Maintaining Arrays of Contiguous Objects

TL;DR

This paper studies algorithms for dynamically managing a set of modules in a contiguous array, addressing fragmentation, relocation constraints, and providing bounds and methods for online insertions and deletions.

Contribution

It introduces new algorithmic results for module relocation with contiguous constraints, including bounds on sorting and NP-hardness, and efficient online insertion/deletion methods.

Findings

Bound of Theta(n^2) on physical sorting with large free space

NP-hardness results for arbitrary layouts

O(1) moves per insertion/deletion in online scenarios

Abstract

In this paper we consider methods for dynamically storing a set of different objects ("modules") in a physical array.
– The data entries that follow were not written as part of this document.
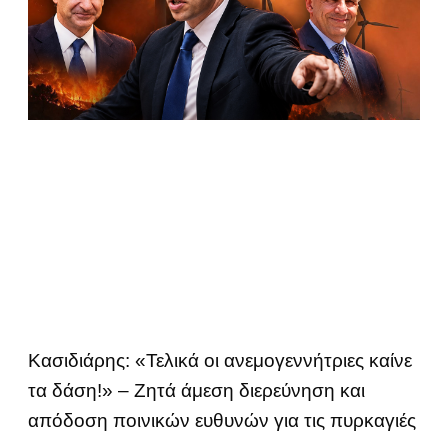
Κασιδιάρης: «Τελικά οι ανεμογεννήτριες καίνε
τα δάση!» – Ζητά άμεση διερεύνηση και
απόδοση ποινικών ευθυνών για τις πυρκαγιές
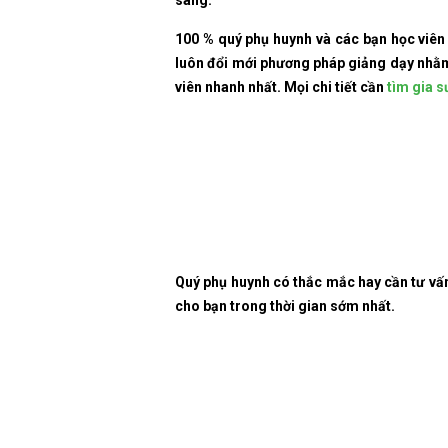
100 % quý phụ huynh và các bạn học viên 
luôn đổi mới phương pháp giảng dạy nhằm
viên nhanh nhất. Mọi chi tiết cần
tìm gia s
Quý phụ huynh có thắc mắc hay cần tư vấ
cho bạn trong thời gian sớm nhất.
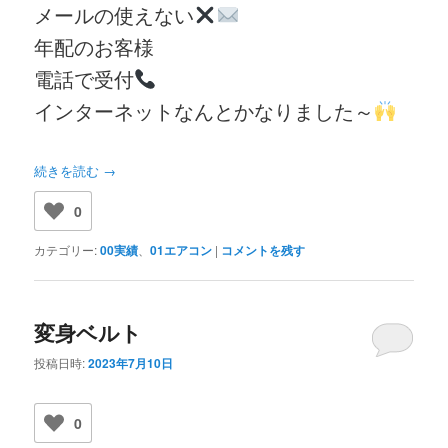
メールの使えない
年配のお客様
電話で受付
インターネットなんとかなりました～
続きを読む
→
0
カテゴリー:
00実績
、
01エアコン
|
コメントを残す
変身ベルト
投稿日時:
2023年7月10日
0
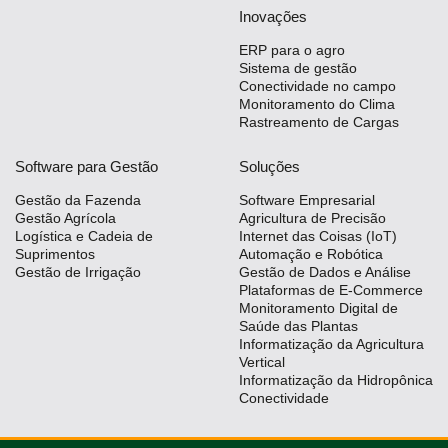
Inovações
ERP para o agro
Sistema de gestão
Conectividade no campo
Monitoramento do Clima
Rastreamento de Cargas
Software para Gestão
Soluções
Gestão da Fazenda
Software Empresarial
Gestão Agrícola
Agricultura de Precisão
Logística e Cadeia de
Internet das Coisas (IoT)
Suprimentos
Automação e Robótica
Gestão de Irrigação
Gestão de Dados e Análise
Plataformas de E-Commerce
Monitoramento Digital de
Saúde das Plantas
Informatização da Agricultura
Vertical
Informatização da Hidropônica
Conectividade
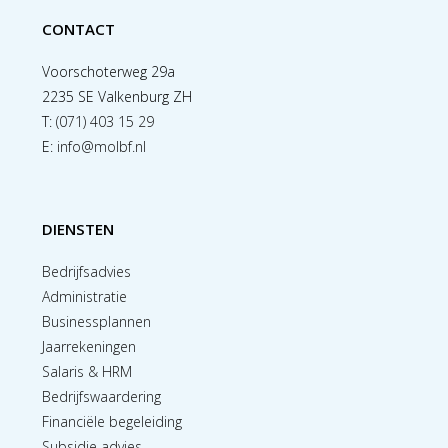
CONTACT
Voorschoterweg 29a
2235 SE Valkenburg ZH
T:
(071) 403 15 29
E:
info@molbf.nl
DIENSTEN
Bedrijfsadvies
Administratie
Businessplannen
Jaarrekeningen
Salaris & HRM
Bedrijfswaardering
Financiële begeleiding
Subsidie advies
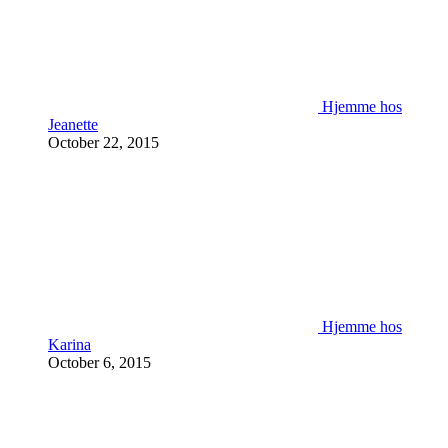
Hjemme hos
Jeanette
October 22, 2015
Hjemme hos
Karina
October 6, 2015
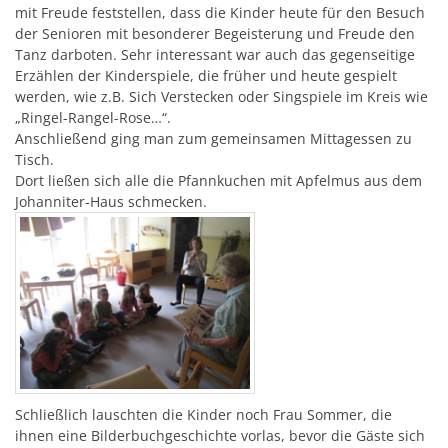
mit Freude feststellen, dass die Kinder heute für den Besuch
der Senioren mit besonderer Begeisterung und Freude den
Tanz darboten. Sehr interessant war auch das gegenseitige
Erzählen der Kinderspiele, die früher und heute gespielt
werden, wie z.B. Sich Verstecken oder Singspiele im Kreis wie
„Ringel-Rangel-Rose…“.
Anschließend ging man zum gemeinsamen Mittagessen zu
Tisch.
Dort ließen sich alle die Pfannkuchen mit Apfelmus aus dem
Johanniter-Haus schmecken.
Schließlich lauschten die Kinder noch Frau Sommer, die
ihnen eine Bilderbuchgeschichte vorlas, bevor die Gäste sich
Each module requires one free contiguous subinterval in order to be placed. Items are inserted or removed, resulting in a fragmented layout that makes it harder to insert further modules. It is possible to relocate modules, one at a time, to another free subinterval that is contiguous and does not overlap with the current location of the module. These constraints clearly distinguish our problem from classical memory allocation. We present a number of algorithmic results, including a bound of Theta(n^2) on physical sorting if there is a sufficiently large free space and sum up NP-hardness results for arbitrary initial layouts. For online scenarios in which modules arrive one at a time, we present a method that requires O(1) moves per insertion or deletion and amortized cost O(m_i log M) per insertion or deletion, where m_i is the module's size, M is the size of the largest module and costs for moves are linear in the size of a module.